» **Your objective**
For the word "ハワイアン", return each line of the data in which it occurs.

┄┄┄┄┄┄┄┄┄┄

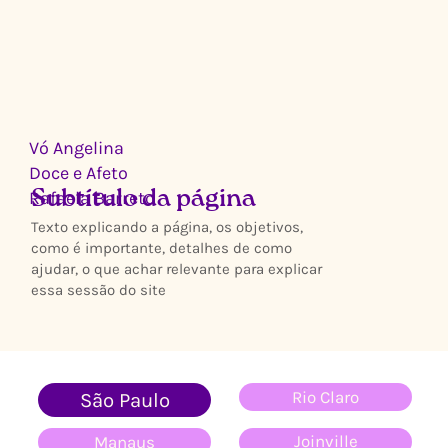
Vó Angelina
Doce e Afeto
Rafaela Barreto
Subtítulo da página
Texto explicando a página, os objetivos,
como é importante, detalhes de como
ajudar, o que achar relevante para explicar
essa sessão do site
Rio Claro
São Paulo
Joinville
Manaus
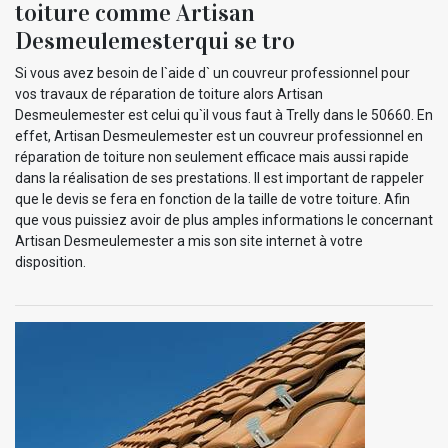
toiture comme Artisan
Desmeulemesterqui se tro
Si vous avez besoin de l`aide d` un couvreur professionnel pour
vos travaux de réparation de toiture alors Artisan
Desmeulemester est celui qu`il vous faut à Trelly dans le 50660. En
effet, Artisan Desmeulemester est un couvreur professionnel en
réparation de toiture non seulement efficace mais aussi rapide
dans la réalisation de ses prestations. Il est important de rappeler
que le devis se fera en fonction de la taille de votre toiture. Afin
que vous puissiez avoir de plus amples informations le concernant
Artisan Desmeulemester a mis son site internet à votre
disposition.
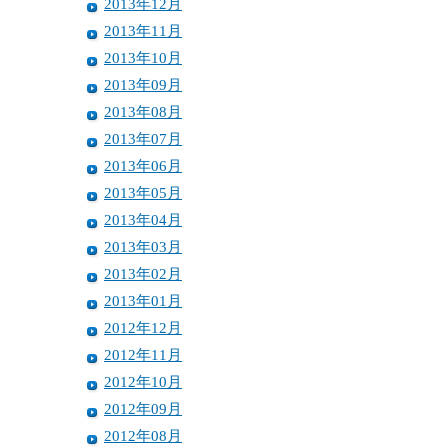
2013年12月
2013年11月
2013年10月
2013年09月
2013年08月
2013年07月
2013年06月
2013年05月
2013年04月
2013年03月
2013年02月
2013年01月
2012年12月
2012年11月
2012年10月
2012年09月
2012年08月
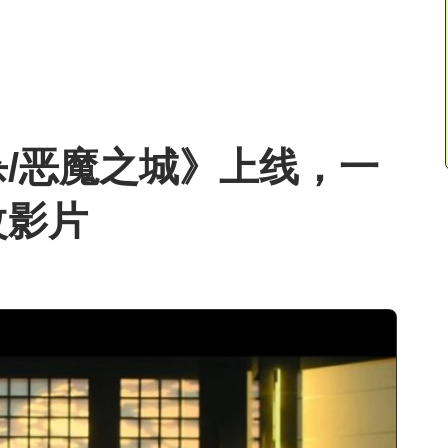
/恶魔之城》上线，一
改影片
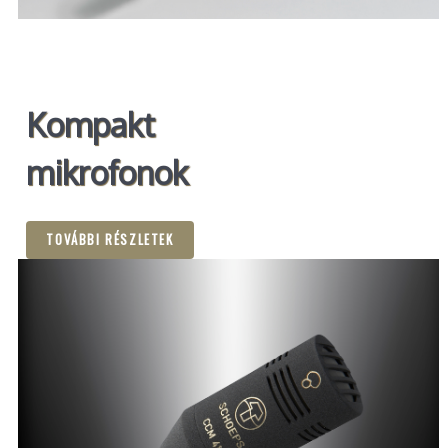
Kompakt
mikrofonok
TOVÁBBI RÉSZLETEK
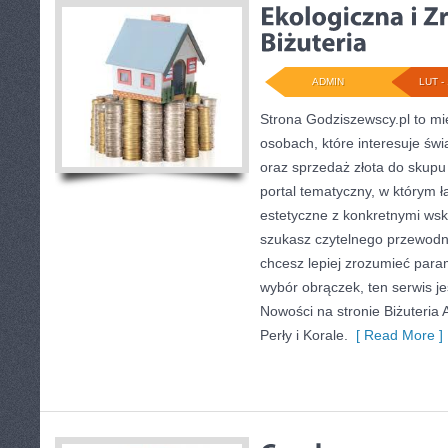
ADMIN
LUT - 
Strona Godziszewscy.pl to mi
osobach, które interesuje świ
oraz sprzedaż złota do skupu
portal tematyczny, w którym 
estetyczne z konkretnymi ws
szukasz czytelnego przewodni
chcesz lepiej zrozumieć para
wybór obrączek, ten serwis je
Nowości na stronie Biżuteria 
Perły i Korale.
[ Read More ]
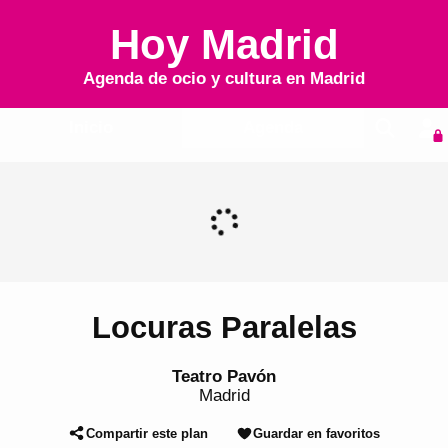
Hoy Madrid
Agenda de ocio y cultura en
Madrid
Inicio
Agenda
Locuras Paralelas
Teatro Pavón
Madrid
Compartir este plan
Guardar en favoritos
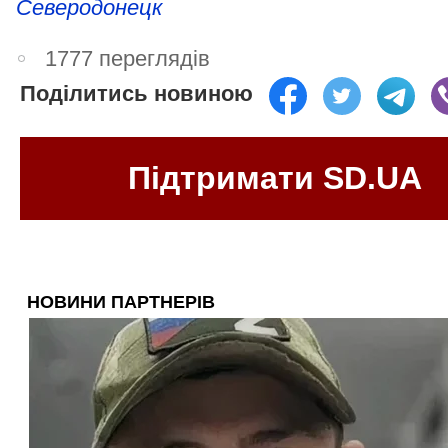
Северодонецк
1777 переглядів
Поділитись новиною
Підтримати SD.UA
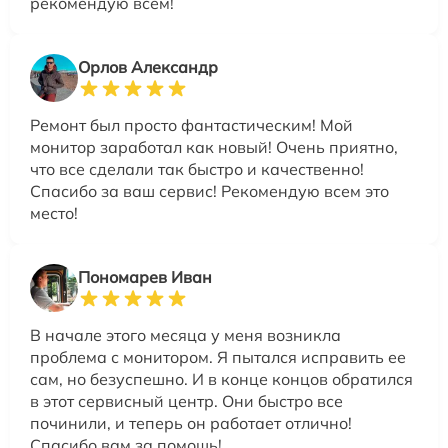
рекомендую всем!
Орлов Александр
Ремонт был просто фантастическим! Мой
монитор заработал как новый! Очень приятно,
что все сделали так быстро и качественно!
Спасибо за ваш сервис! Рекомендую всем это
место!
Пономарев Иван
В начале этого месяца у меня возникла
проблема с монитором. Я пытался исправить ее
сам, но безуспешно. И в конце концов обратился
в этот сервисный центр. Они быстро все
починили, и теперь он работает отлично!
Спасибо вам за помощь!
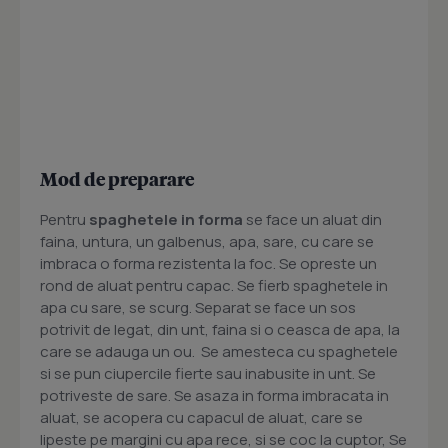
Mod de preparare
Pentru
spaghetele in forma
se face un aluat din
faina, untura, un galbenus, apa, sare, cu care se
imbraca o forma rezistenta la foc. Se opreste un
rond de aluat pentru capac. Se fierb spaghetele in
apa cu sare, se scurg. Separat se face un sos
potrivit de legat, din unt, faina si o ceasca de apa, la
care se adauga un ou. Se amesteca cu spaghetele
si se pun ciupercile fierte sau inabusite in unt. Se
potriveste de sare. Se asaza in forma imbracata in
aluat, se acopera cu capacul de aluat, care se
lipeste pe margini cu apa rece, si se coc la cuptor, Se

┄┄┄┄┄┄┄┄┄┄

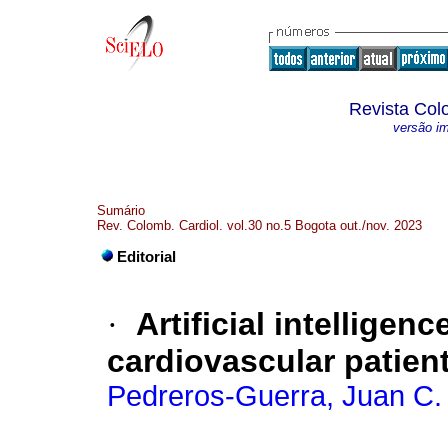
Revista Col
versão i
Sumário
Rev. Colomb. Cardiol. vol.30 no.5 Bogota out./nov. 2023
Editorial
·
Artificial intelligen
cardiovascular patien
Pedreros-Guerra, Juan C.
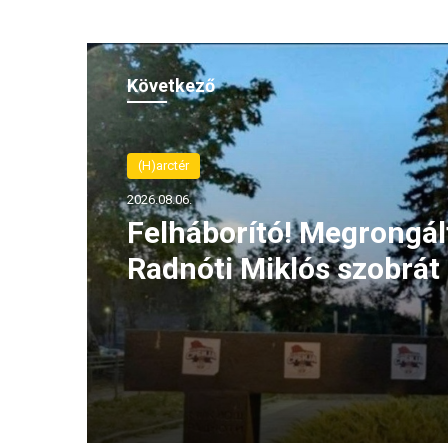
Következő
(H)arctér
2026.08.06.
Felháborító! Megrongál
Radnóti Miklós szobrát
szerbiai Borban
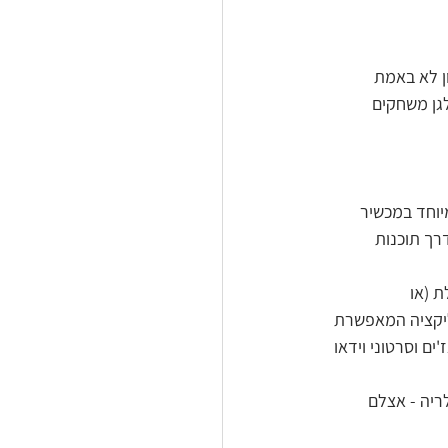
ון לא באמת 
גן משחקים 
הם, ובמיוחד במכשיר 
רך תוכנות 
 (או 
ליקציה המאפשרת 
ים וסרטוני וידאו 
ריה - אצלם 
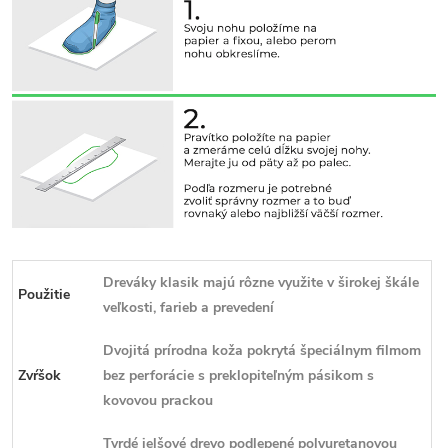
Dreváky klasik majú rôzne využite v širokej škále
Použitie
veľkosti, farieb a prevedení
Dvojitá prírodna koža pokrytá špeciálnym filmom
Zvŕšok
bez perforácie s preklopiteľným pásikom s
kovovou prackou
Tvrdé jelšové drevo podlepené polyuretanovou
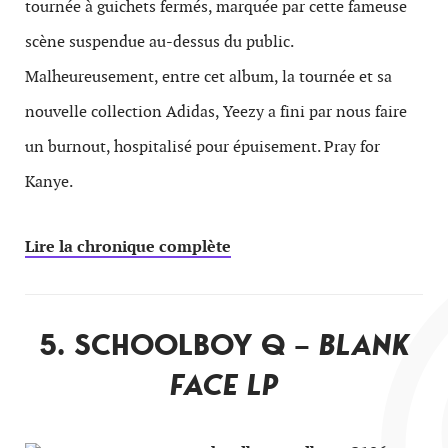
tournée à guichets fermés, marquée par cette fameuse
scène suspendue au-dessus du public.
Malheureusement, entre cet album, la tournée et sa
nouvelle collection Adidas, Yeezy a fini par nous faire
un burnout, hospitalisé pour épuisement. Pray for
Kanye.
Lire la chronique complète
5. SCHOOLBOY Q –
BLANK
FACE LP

┄┄┄┄┄┄┄┄┄┄

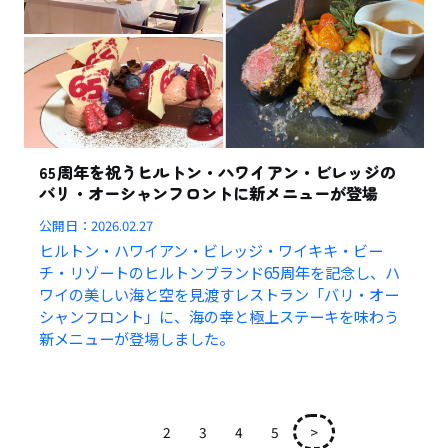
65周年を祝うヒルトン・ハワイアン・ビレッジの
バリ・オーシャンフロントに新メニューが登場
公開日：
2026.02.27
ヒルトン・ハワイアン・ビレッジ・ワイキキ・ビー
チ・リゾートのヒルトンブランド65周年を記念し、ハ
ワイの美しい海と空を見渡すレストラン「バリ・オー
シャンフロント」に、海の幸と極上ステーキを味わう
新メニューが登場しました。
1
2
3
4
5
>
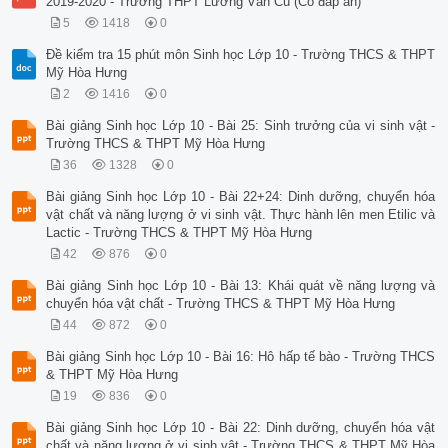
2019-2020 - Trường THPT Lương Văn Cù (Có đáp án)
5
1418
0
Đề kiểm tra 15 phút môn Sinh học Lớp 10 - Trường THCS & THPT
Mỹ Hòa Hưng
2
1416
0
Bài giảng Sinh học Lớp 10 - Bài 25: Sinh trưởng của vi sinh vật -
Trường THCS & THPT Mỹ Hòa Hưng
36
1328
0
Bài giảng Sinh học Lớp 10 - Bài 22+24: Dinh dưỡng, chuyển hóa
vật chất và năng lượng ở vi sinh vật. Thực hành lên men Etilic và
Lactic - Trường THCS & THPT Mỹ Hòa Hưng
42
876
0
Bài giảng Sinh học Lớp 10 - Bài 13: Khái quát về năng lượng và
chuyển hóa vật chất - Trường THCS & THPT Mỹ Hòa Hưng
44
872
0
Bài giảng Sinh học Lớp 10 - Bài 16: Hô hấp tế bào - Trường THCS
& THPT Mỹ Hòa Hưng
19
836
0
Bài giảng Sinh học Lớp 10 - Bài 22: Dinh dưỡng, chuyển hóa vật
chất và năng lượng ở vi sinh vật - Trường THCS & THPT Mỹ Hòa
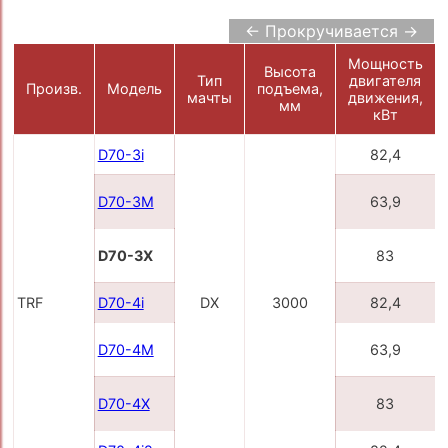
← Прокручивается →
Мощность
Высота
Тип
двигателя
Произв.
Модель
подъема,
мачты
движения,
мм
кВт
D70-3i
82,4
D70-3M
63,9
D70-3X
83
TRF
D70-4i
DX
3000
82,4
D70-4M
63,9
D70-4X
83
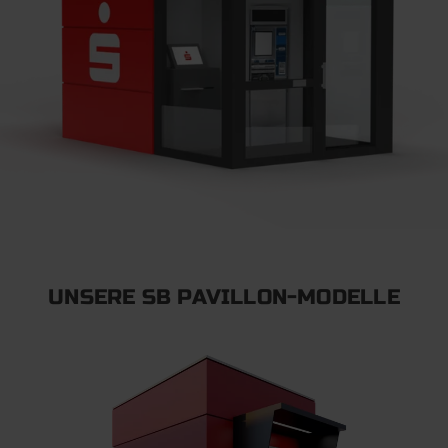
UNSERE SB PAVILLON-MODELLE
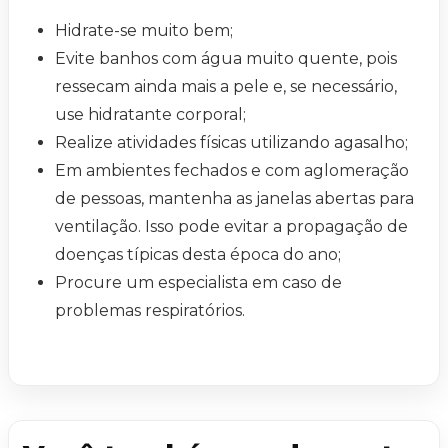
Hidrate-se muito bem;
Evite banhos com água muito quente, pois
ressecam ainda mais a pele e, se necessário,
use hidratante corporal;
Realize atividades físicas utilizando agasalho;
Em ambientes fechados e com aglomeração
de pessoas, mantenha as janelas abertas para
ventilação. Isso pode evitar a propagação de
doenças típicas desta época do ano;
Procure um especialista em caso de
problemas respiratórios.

┄┄┄┄┄┄┄┄┄┄

» **Written response**
65周年を祝うヒルトン・ハワイアン・ビレッジの
ヒルトン・ハワイアン・ビレッジ・ワイキキ・ビー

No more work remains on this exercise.